→ TASK: Where does "Apostila" appear in the data? Return each line that holds it.

Source data
────────
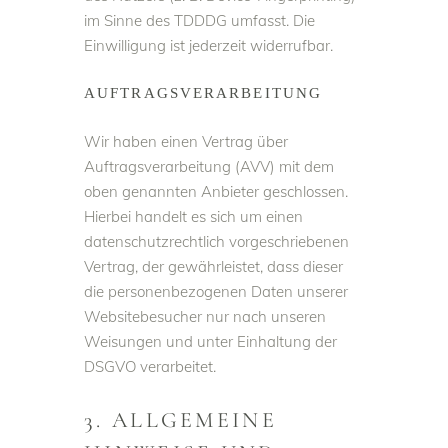
im Sinne des TDDDG umfasst. Die
Einwilligung ist jederzeit widerrufbar.
AUFTRAGSVERARBEITUNG
Wir haben einen Vertrag über
Auftragsverarbeitung (AVV) mit dem
oben genannten Anbieter geschlossen.
Hierbei handelt es sich um einen
datenschutzrechtlich vorgeschriebenen
Vertrag, der gewährleistet, dass dieser
die personenbezogenen Daten unserer
Websitebesucher nur nach unseren
Weisungen und unter Einhaltung der
DSGVO verarbeitet.
3. ALLGEMEINE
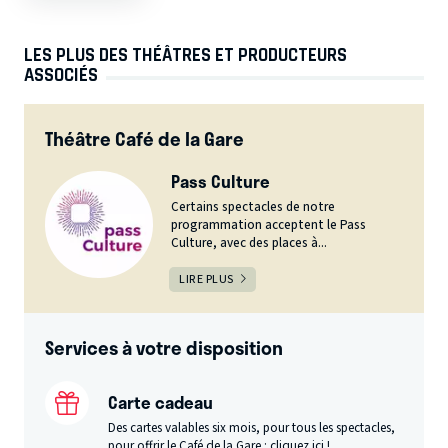
LES PLUS DES THÉÂTRES ET PRODUCTEURS
ASSOCIÉS
Théâtre Café de la Gare
Pass Culture
Certains spectacles de notre
programmation acceptent le Pass
Culture, avec des places à...
LIRE PLUS
Services à votre disposition
Carte cadeau
Des cartes valables six mois, pour tous les spectacles,
pour offrir le Café de la Gare :
cliquez ici
!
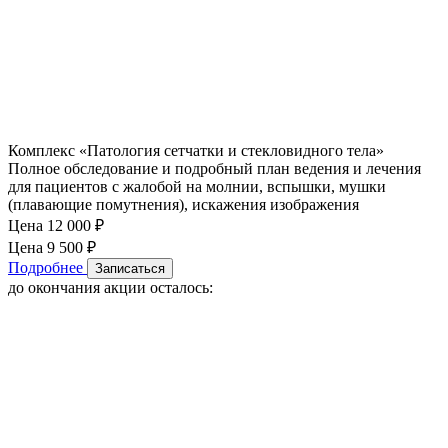
Комплекс «Патология сетчатки и стекловидного тела»
Полное обследование и подробный план ведения и лечения
для пациентов с жалобой на молнии, вспышки, мушки
(плавающие помутнения), искажения изображения
Цена 12 000
₽
Цена 9 500
₽
Подробнее
Записаться
до окончания акции осталось:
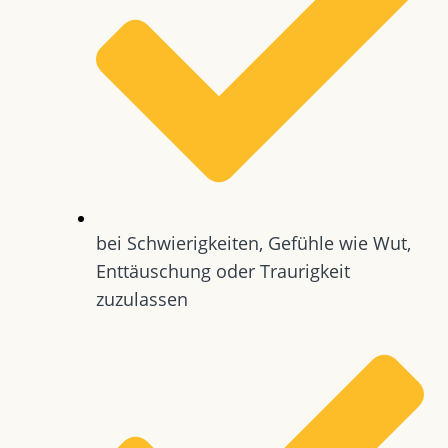
bei Schwierigkeiten, Gefühle wie Wut,
Enttäuschung oder Traurigkeit
zuzulassen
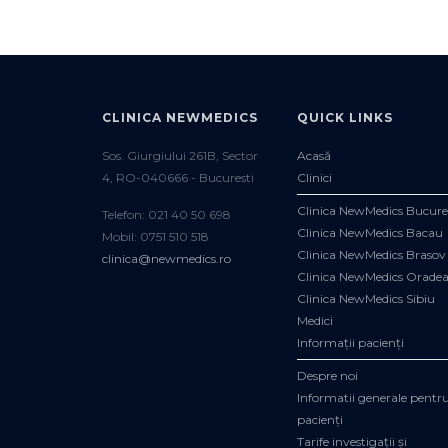
CLINICA NEWMEDICS
QUICK LINKS
Sos. Giurgiului 261B, Sector
Acasă
4, RO-040666 - Bucuresti
Clinici
Clinica NewMedics Bucure
Telefon: 021 40 50 698
Clinica NewMedics Bacau
Mobil: 0751 510 518
Clinica NewMedics Brasov
clinica@newmedics.ro
Clinica NewMedics Orade
Clinica NewMedics Sibiu
Medici
Informații pacienți
Despre noi
Informatii generale pentr
pacienți
Tarife investigații și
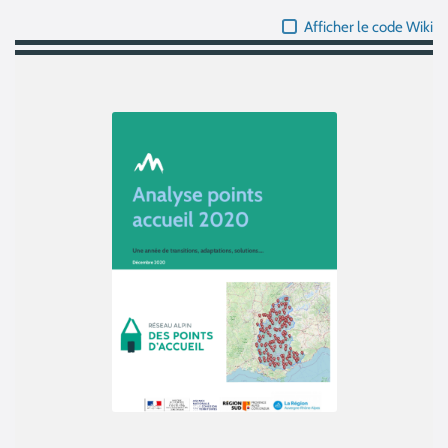
Afficher le code Wiki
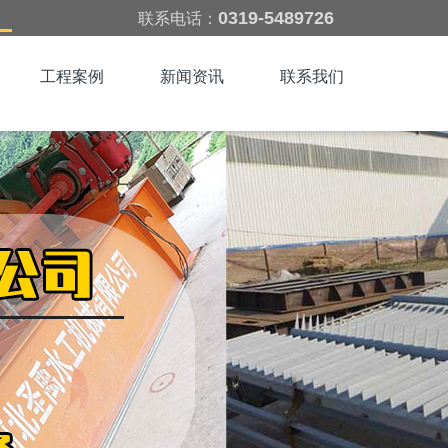
0319-5489726
联系电话：
工程案例
新闻资讯
联系我们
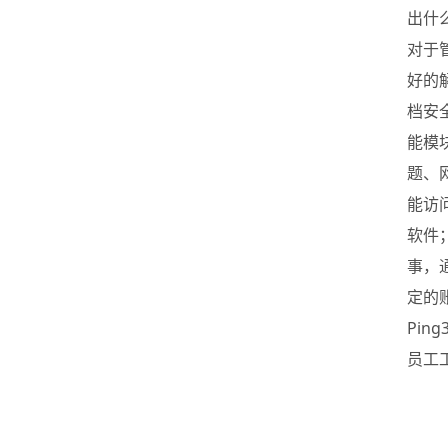
出什
对于
好的
档安
能模
题、
能访
软件
事，
定的
Pi
员工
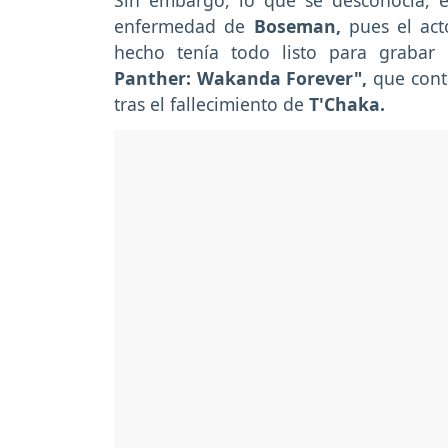
Sin embargo, lo que se desconocía, 
enfermedad de
Boseman,
pues el act
hecho tenía todo listo para grabar
Panther: Wakanda Forever",
que cont
tras el fallecimiento de
T'Chaka.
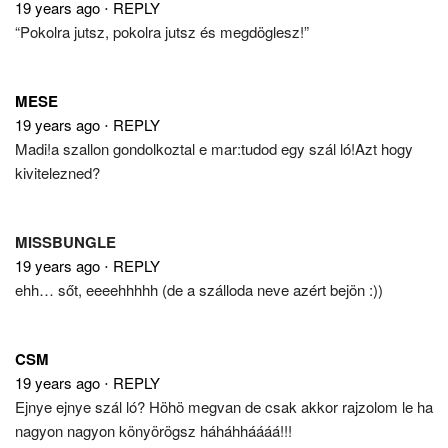
19 years ago
⋅
REPLY
“Pokolra jutsz, pokolra jutsz és megdöglesz!”
MESE
19 years ago
⋅
REPLY
Madi!a szallon gondolkoztal e mar:tudod egy szál ló!Azt hogy
kivitelezned?
MISSBUNGLE
19 years ago
⋅
REPLY
ehh… sőt, eeeehhhhh (de a szálloda neve azért bejön :))
CSM
19 years ago
⋅
REPLY
Ejnye ejnye szál ló? Höhö megvan de csak akkor rajzolom le ha
nagyon nagyon könyörögsz háháhháááá!!!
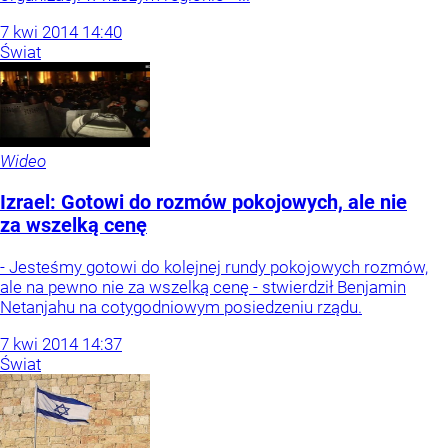
7
kwi
2014
14:40
Świat
Wideo
Izrael: Gotowi do rozmów pokojowych, ale nie
za wszelką cenę
- Jesteśmy gotowi do kolejnej rundy pokojowych rozmów,
ale na pewno nie za wszelką cenę - stwierdził Benjamin
Netanjahu na cotygodniowym posiedzeniu rządu.
7
kwi
2014
14:37
Świat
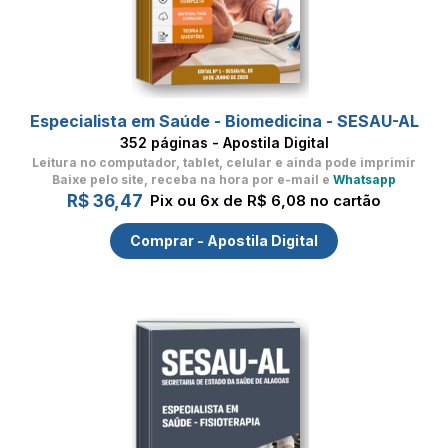
Especialista em Saúde - Biomedicina - SESAU-AL
352 páginas - Apostila Digital
Leitura no computador, tablet, celular
e ainda pode imprimir
Baixe pelo site, receba na hora por e-mail e
Whatsapp
R$ 36,47
Pix ou 6x de R$ 6,08 no cartão
Comprar - Apostila Digital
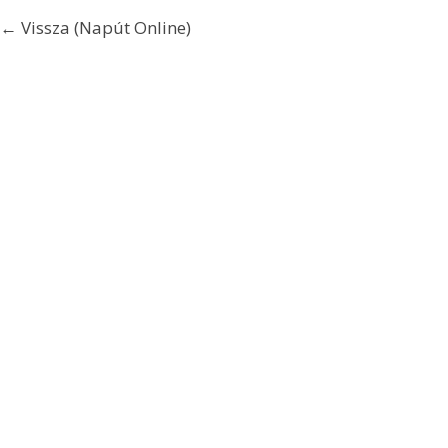
← Vissza (Napút Online)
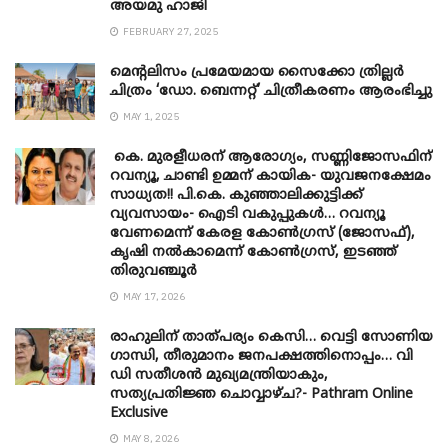
അയമു ഹാജി
FEBRUARY 27, 2025
മെന്‍റലിസം പ്രമേയമായ സൈക്കോ ത്രില്ലർ
ചിത്രം ‘ഡോ. ബെന്നറ്റ്’ ചിത്രീകരണം ആരംഭിച്ചു
MAY 1, 2025
കെ. മുരളീധരന് ആരോഗ്യം, സണ്ണിജോസഫിന്
റവന്യൂ, ചാണ്ടി ഉമ്മന് കായിക- യുവജനക്ഷേമം
സാധ്യത!! പി.കെ. കുഞ്ഞാലിക്കുട്ടിക്ക്
വ്യവസായം- ഐടി വകുപ്പുകൾ… റവന്യൂ
വേണമെന്ന് കേരള കോൺഗ്രസ് (ജോസഫ്),
കൃഷി നൽകാമെന്ന് കോൺഗ്രസ്, ഇടഞ്ഞ്
തിരുവഞ്ചൂർ
MAY 17, 2026
രാഹുലിന് താത്പര്യം കെസി… വെട്ടി സോണിയ
​ഗാന്ധി, തീരുമാനം ജനപക്ഷത്തിനൊപ്പം… വി
ഡി സതീശൻ മുഖ്യമന്ത്രിയാകും,
സത്യപ്രതിജ്ഞ ചൊവ്വാഴ്ച?- Pathram Online
Exclusive
MAY 8, 2026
────────
→ RESULT FOR THIS TASK:
352 páginas - Apostila Digital
Comprar - Apostila Digital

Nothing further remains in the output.